Наторп не скрывает от себя трудностей современного положе­ния для семьи, для семейного воспитания, когда отец и мать оди­наково привлекаются в производство. Ввиду этих условий фрёбелевский детский сад — этот «суррогат» семейного воспитания — и получает теперь широкое распространение, особенно в промышленно развитых странах (Северной Америке и др.). Детский сад пытается заменить семейное воспитание, особенно для детей несо­стоятельных классов. Но воспитание здесь совершенно уже предо­ставляется одним женщинам, «к равновеликому вреду как для самого мужчины, так и для ребенка: ибо последний, как бы вы­соко мы ни ценили материнское воспитание, все же никогда не должен был бы быть лишен мужского руководства». <...>

В течение первых лет жизни ребенок выполняет сложнейшую и разнообразнейшую духовную работу. В эти годы ребенок должен построить весь мир наших восприятий, который стоит пред глаза­ми взрослого постоянно готовым, — построить «буквально из ничего». «Ибо в начальном пункте своего развития ребенок на са­мом деле неспособен фиксировать (остановиться и воспринять) хотя бы одну точку, проследить одну линию, не говоря уже о том, что для него не существует того непостижимого обилия форм, которое мы принимаем просто как нечто данное». В эти же первые годы создается речь, — «как бы некоторый второй мир — отраже­ние первого». «И здесь также исходным пунктом для дитяти слу­жит абсолютное ничто». В то же время он доходит «до таких боль­ших вещей, как сознательное, произвольное пользование своими членами, как человеческая походка и искусность рук, человечес­кое поведение и манеры», и, сверх того, собственное понимание и участие в душевных переживаниях и отношениях других. Все это требует беспрерывного участия воли и рассудка и, следователь­но, способствует их развитию. Разумеется, все это развитие «все­цело зависит от общности со взрослыми и одновременно под­растающими, вполне обусловлено характером и глубиною этой общности, образом мыслей окружающих людей и их обращением с ребенком». Все это умственное развитие здесь, — еще Песталоцци подметил, — связано «преимущественно с комбинированным упражнением чувств и руки», почему Песталоцци и поставил в основу образования вообще «трудовое образование, образование при помощи работы». «Он видел здесь источник не только почти всего умственного образования; он осознал также, что принужде­ние (внутреннее) к правдивости, воспитание чистого предметно­го чувства, даваемое работой, словом, те требования, которые работа предъявляет к воле, в особенности же общность работы, всего чаще проявляются в домашней жизни» <…>. (С.23)

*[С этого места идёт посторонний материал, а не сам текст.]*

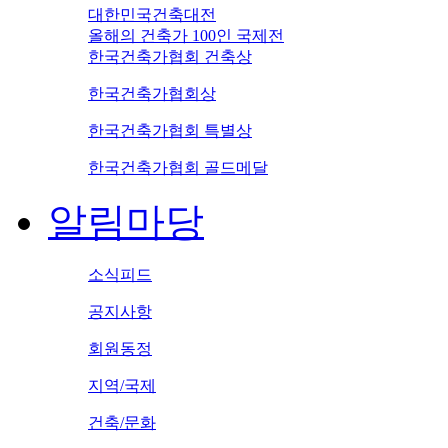
대한민국건축대전
올해의 건축가 100인 국제전
한국건축가협회 건축상
한국건축가협회상
한국건축가협회 특별상
한국건축가협회 골드메달
알림마당
소식피드
공지사항
회원동정
지역/국제
건축/문화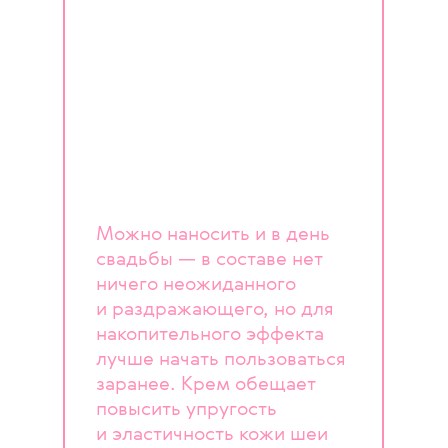
Можно наносить и в день
свадьбы — в составе нет
ничего неожиданного
и раздражающего, но для
накопительного эффекта
лучше начать пользоваться
заранее. Крем обещает
повысить упругость
и эластичность кожи шеи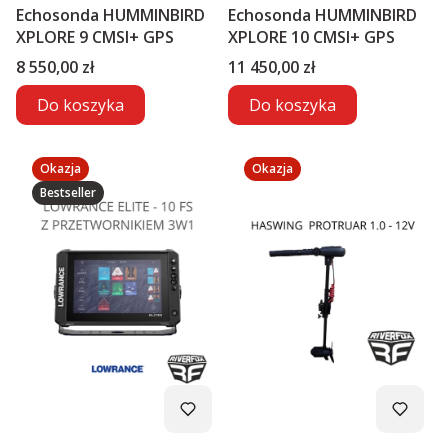
Echosonda HUMMINBIRD
Echosonda HUMMINBIRD
XPLORE 9 CMSI+ GPS
XPLORE 10 CMSI+ GPS
Cena
Cena
8 550,00 zł
11 450,00 zł
Do koszyka
Do koszyka
Okazja
Okazja
Bestseller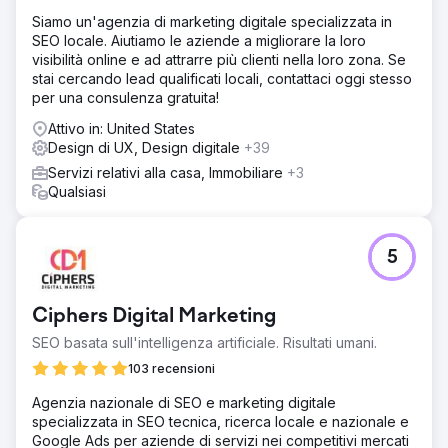
Siamo un'agenzia di marketing digitale specializzata in
SEO locale. Aiutiamo le aziende a migliorare la loro
visibilità online e ad attrarre più clienti nella loro zona. Se
stai cercando lead qualificati locali, contattaci oggi stesso
per una consulenza gratuita!
Attivo in: United States
Design di UX, Design digitale
+39
Servizi relativi alla casa, Immobiliare
+3
Qualsiasi
5
Ciphers Digital Marketing
SEO basata sull'intelligenza artificiale. Risultati umani.
103 recensioni
Agenzia nazionale di SEO e marketing digitale
specializzata in SEO tecnica, ricerca locale e nazionale e
Google Ads per aziende di servizi nei competitivi mercati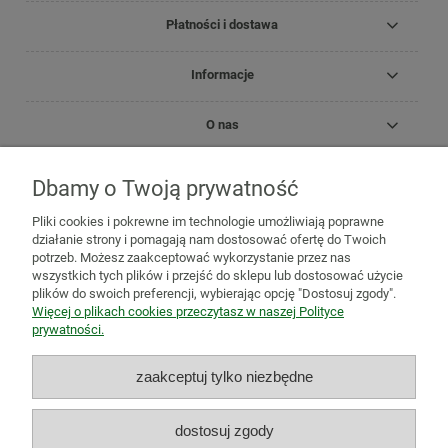
Płatności i dostawa
Informacje
O nas
Dbamy o Twoją prywatność
Copyright Zielnik Jagi
Pliki cookies i pokrewne im technologie umożliwiają poprawne
Mazidła, maści, oleje lecznicze
Olejki
Olejki eteryczne
Olejki
działanie strony i pomagają nam dostosować ofertę do Twoich
pielęgnacyjne
Kosmetyki
Biomika
Black for White
potrzeb. Możesz zaakceptować wykorzystanie przez nas
Medicprogress
Sól do kąpieli
Zioła do kąpieli
Susze, herbatki
wszystkich tych plików i przejść do sklepu lub dostosować użycie
ziołowe i owocowe
Zioła jednorodne
Mieszanki ziołowe
Zioła
plików do swoich preferencji, wybierając opcję "Dostosuj zgody".
mielone
Mieszanki owocowo-ziołowe
Herbatki funkcjonalne
Więcej o plikach cookies przeczytasz w naszej Polityce
Zioła na trawienie i wzdęcia
Zioła na odchudzanie
Zioła na
prywatności.
oczyszczenie organizmu
Zioła na odporność
Zioła na
przeziębienie
Zioła uspokajające i na relaks
Zioła na pamięć,
zaakceptuj tylko niezbędne
koncentrację i stres
Adaptogeny
Zioła na wieczną młodość
Zioła dla aktywnych
Zioła dla kobiet
Zioła dla mężczyzn
Zioła i
produkty naturalne dla ciała
Zioła i produkty naturalne dla ducha
dostosuj zgody
Antyoksydanty
Suplementy diety
Natura Wita
Tabletki i kapsułki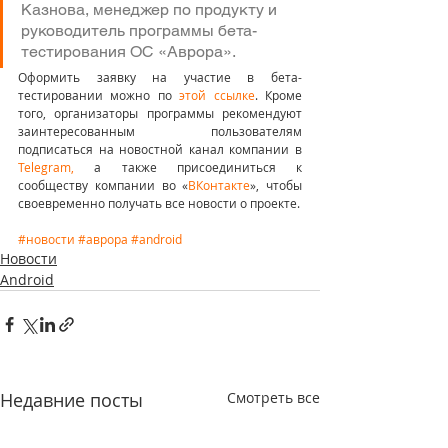
Казнова, менеджер по продукту и 
руководитель программы бета-
тестирования ОС «Аврора».
Оформить заявку на участие в бета-
тестировании можно по 
этой ссылке
. Кроме 
того, организаторы программы рекомендуют 
заинтересованным пользователям 
подписаться на новостной канал компании в 
Telegram,
 а также присоединиться к 
сообществу компании во «
ВКонтакте
», чтобы 
своевременно получать все новости о проекте.
#новости
#аврора
#android
Новости
Android
Недавние посты
Смотреть все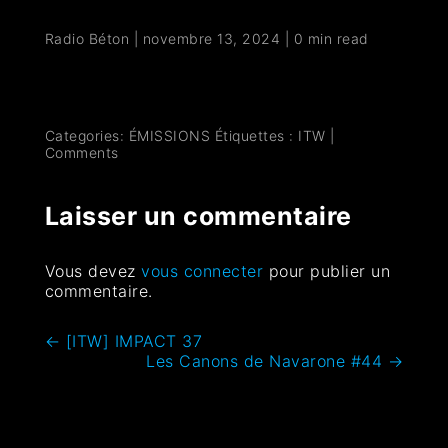
Radio Béton
|
novembre 13, 2024
|
0 min read
Categories:
ÉMISSIONS
Étiquettes :
ITW
|
Comments
Laisser un commentaire
Vous devez
vous connecter
pour publier un
commentaire.
←
[ITW] IMPACT 37
Les Canons de Navarone #44
→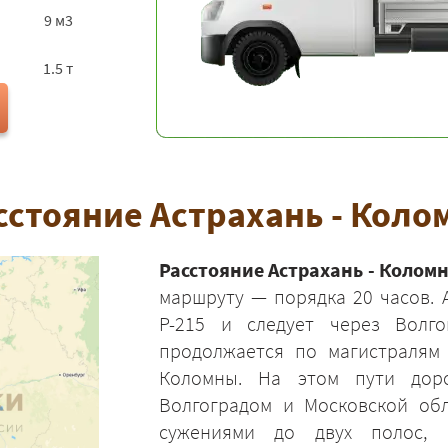
9 м3
1.5 т
сстояние Астрахань - Коло
Расстояние Астрахань - Колом
маршруту — порядка 20 часов. 
Р-215 и следует через Волго
продолжается по магистралям 
Коломны. На этом пути дор
Волгоградом и Московской обл
сужениями до двух полос, 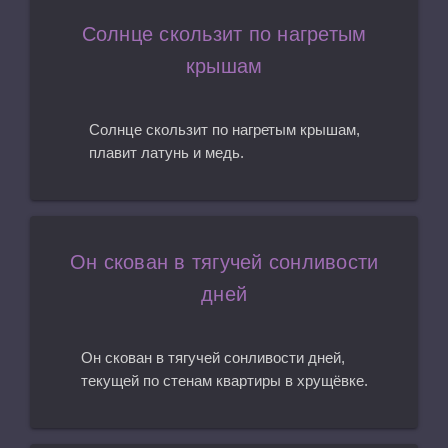
Солнце скользит по нагретым
крышам
Солнце скользит по нагретым крышам,
плавит латунь и медь.
Он скован в тягучей сонливости
дней
Он скован в тягучей сонливости дней,
текущей по стенам квартиры в хрущёвке.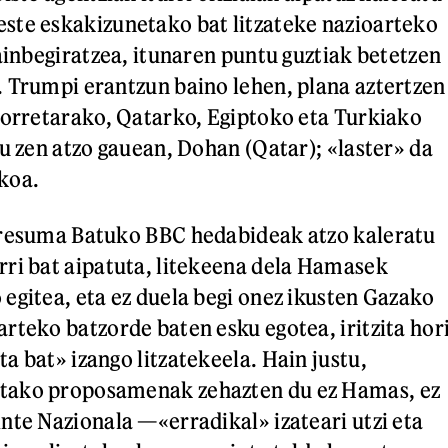
ste eskakizunetako bat litzateke nazioarteko
gainbegiratzea, itunaren puntu guztiak betetzen
 Trumpi erantzun baino lehen, plana aztertzen
horretarako, Qatarko, Egiptoko eta Turkiako
du zen atzo gauean, Dohan (Qatar); «laster» da
ekoa.
rresuma Batuko BBC hedabideak atzo kaleratu
ri bat aipatuta, litekeena dela Hamasek
egitea, eta ez duela begi onez ikusten Gazako
rteko batzorde baten esku egotea, iritzita hor
a bat» izango litzatekeela. Hain justu,
tako proposamenak zehazten du ez Hamas, ez
nte Nazionala —«erradikal» izateari utzi eta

«Нет дружбы и товарищества, столь сладких и чистых, какие может давать неиспорченный ребенок и какие он с наибольшей преданностью готов давать именно зрелому мужчине. Только мы обыкновенно далеко недостаточно зрелы для этого. Я рискнул бы сказать, что зрелость образования взрослого человека измеряется тем, в какой мере он понимает детей, как велико живущее в нем уважение к детям».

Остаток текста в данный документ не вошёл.